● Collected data
==*==
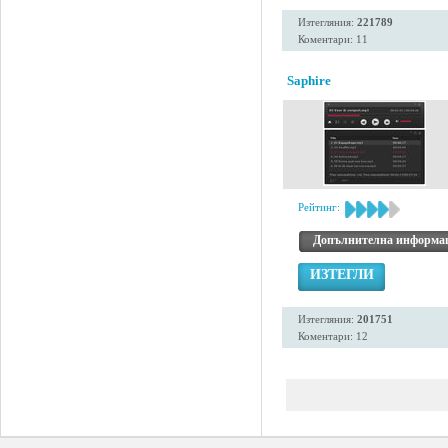
Изтегляния:
221789
Коментари: 11
Saphire
Рейтинг:
Допълнителна информа
ИЗТЕГЛИ
Изтегляния:
201751
Коментари: 12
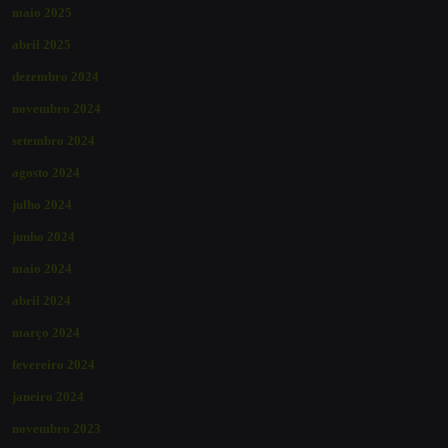
maio 2025
abril 2025
dezembro 2024
novembro 2024
setembro 2024
agosto 2024
julho 2024
junho 2024
maio 2024
abril 2024
março 2024
fevereiro 2024
janeiro 2024
novembro 2023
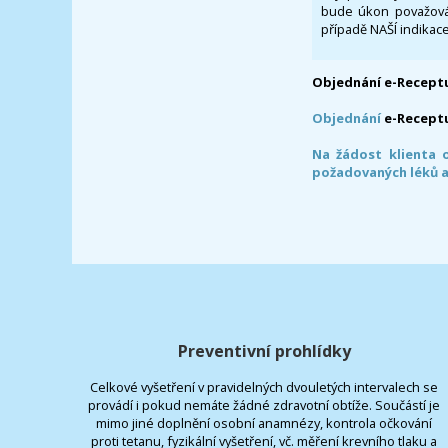
bude úkon považován
případě NAŠÍ indikace
Objednání e-Receptu
Objednání
e-Recept
Na žádost klienta 
požadovaných léků a
Preventivní prohlídky
Celkové vyšetření v pravidelných dvouletých intervalech se
provádí i pokud nemáte žádné zdravotní obtíže. Součástí je
mimo jiné doplnění osobní anamnézy, kontrola očkování
proti tetanu, fyzikální vyšetření, vč. měření krevního tlaku a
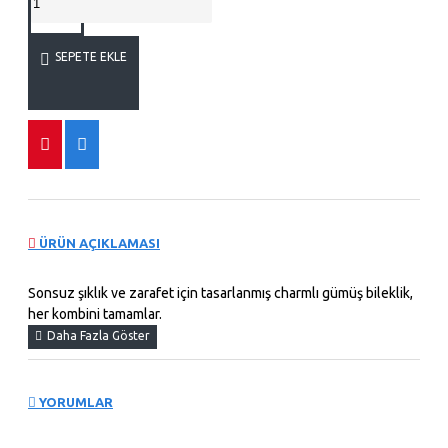
SEPETE EKLE
ÜRÜN AÇIKLAMASI
Sonsuz şıklık ve zarafet için tasarlanmış charmlı gümüş bileklik,
her kombini tamamlar.
YORUMLAR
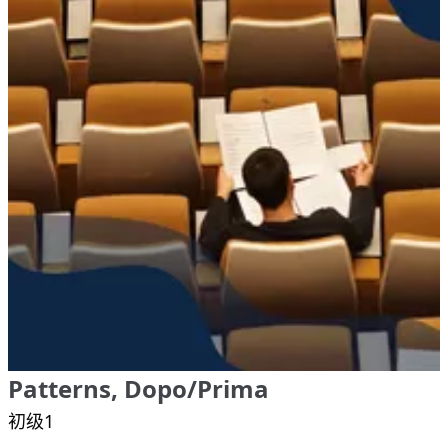
Patterns, Dopo/Prima
初级1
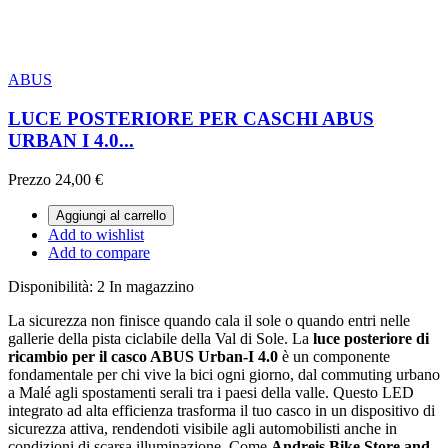
ABUS
LUCE POSTERIORE PER CASCHI ABUS
URBAN I 4.0...
Prezzo
24,00 €
Aggiungi al carrello
Add to wishlist
Add to compare
Disponibilità:
2 In magazzino
La sicurezza non finisce quando cala il sole o quando entri nelle
gallerie della pista ciclabile della Val di Sole. La
luce posteriore di
ricambio per il casco ABUS Urban-I 4.0
è un componente
fondamentale per chi vive la bici ogni giorno, dal commuting urbano
a Malé agli spostamenti serali tra i paesi della valle. Questo LED
integrato ad alta efficienza trasforma il tuo casco in un dispositivo di
sicurezza attiva, rendendoti visibile agli automobilisti anche in
condizioni di scarsa illuminazione. Come
Andreis Bike Store and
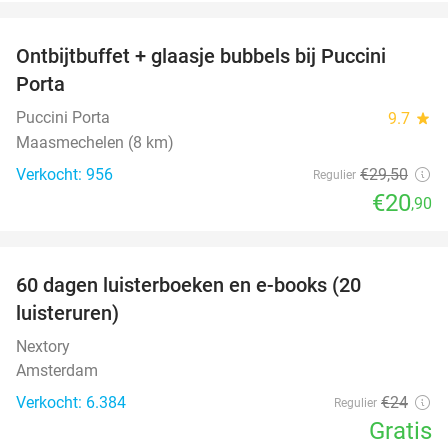
favorite_border
Ontbijtbuffet + glaasje bubbels bij Puccini
29%
Porta
Puccini Porta
9.7
star
Maasmechelen (8 km)
Verkocht: 956
€29
,50
Regulier
€20
,90
favorite_border
100%
60 dagen luisterboeken en e-books (20
luisteruren)
Nextory
Amsterdam
Verkocht: 6.384
€24
Regulier
Gratis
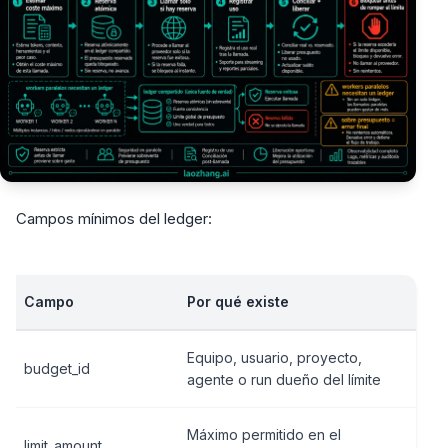
Campos mínimos del ledger:
Campo
Por qué existe
Equipo, usuario, proyecto,
budget_id
agente o run dueño del límite
Máximo permitido en el
limit_amount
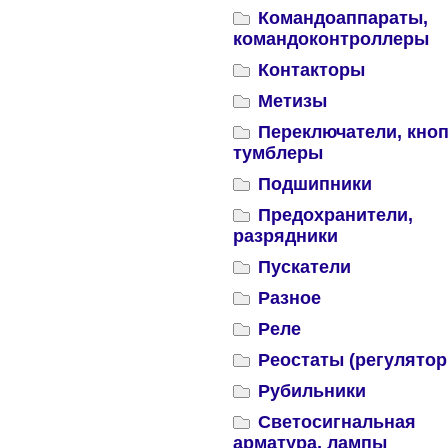
Командоаппараты,
командоконтроллеры
Контакторы
Метизы
Переключатели, кноп
тумблеры
Подшипники
Предохранители,
разрядники
Пускатели
Разное
Реле
Реостаты (регулятор
Рубильники
Светосигнальная
арматура, лампы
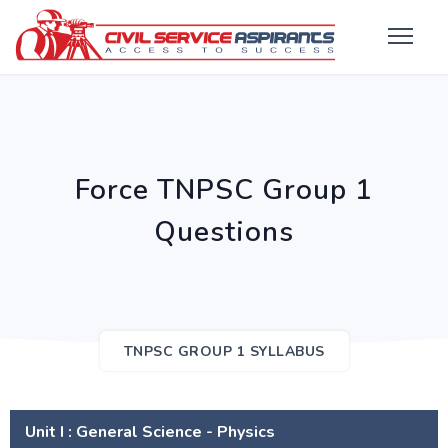
Force TNPSC Group 1
Questions
TNPSC GROUP 1 SYLLABUS
Unit I : General Science - Physics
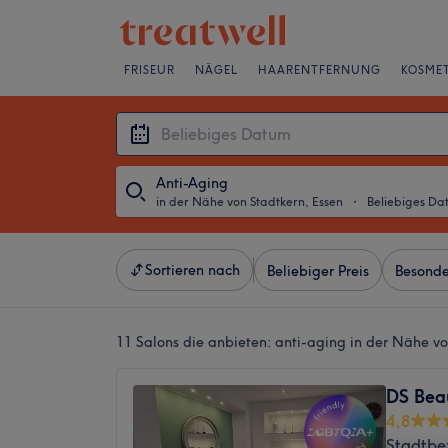
FRISEUR
NÄGEL
HAARENTFERNUNG
KOSMET
Anti-Aging
in der Nähe von Stadtkern, Essen
・
Beliebiges Da
Sortieren nach
Beliebiger Preis
Besonde
11 Salons die anbieten:
anti-aging in der Nähe vo
DS Beau
4,8
Stadtbez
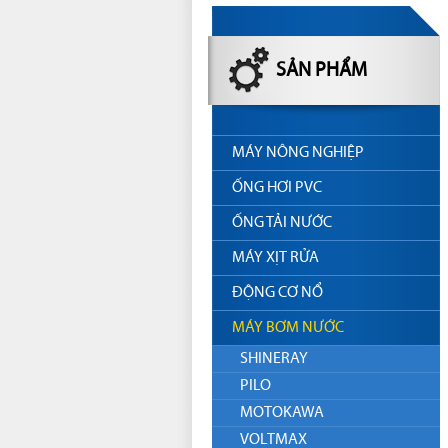
SẢN PHẨM
MÁY NÔNG NGHIỆP
ỐNG HƠI PVC
ỐNG TẢI NƯỚC
MÁY XỊT RỬA
ĐỘNG CƠ NỔ
MÁY BƠM NƯỚC
SHINERAY
PILO
MOTOKAWA
VOLTMAX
==*==
● WHAT IS NEEDED
Leaving the pictures aside, copy exactly and only the lines from the one holding "luisteruren)" through the final line of the data, both ends kept.

● RESPONSE FOR THIS EXERCISE
luisteruren)
Nextory
Amsterdam
Verkocht: 6.384
€24
Regulier
Gratis
Campos mínimos del ledger:
Campo
Por qué existe
Equipo, usuario, proyecto,
budget_id
agente o run dueño del límite
Máximo permitido en el
limit_amount
Командоаппараты,
командоконтроллеры
Контакторы
Метизы
Переключатели, кноп
тумблеры
Подшипники
Предохранители,
разрядники
Пускатели
Разное
Реле
Реостаты (регулятор
Рубильники
Светосигнальная
арматура, лампы
Force TNPSC Group 1
Questions
TNPSC GROUP 1 SYLLABUS
Unit I : General Science - Physics
FRISEUR
NÄGEL
HAARENTFERNUNG
KOSMET
Anti-Aging
in der Nähe von Stadtkern, Essen
・
Beliebiges Da
Sortieren nach
Beliebiger Preis
Besonde
11 Salons die anbieten:
anti-aging in der Nähe vo
DS Beau
4,8
Stadtbez
SẢN PHẨM
MÁY NÔNG NGHIỆP
ỐNG HƠI PVC
ỐNG TẢI NƯỚC
MÁY XỊT RỬA
ĐỘNG CƠ NỔ
MÁY BƠM NƯỚC
SHINERAY
PILO
MOTOKAWA
VOLTMAX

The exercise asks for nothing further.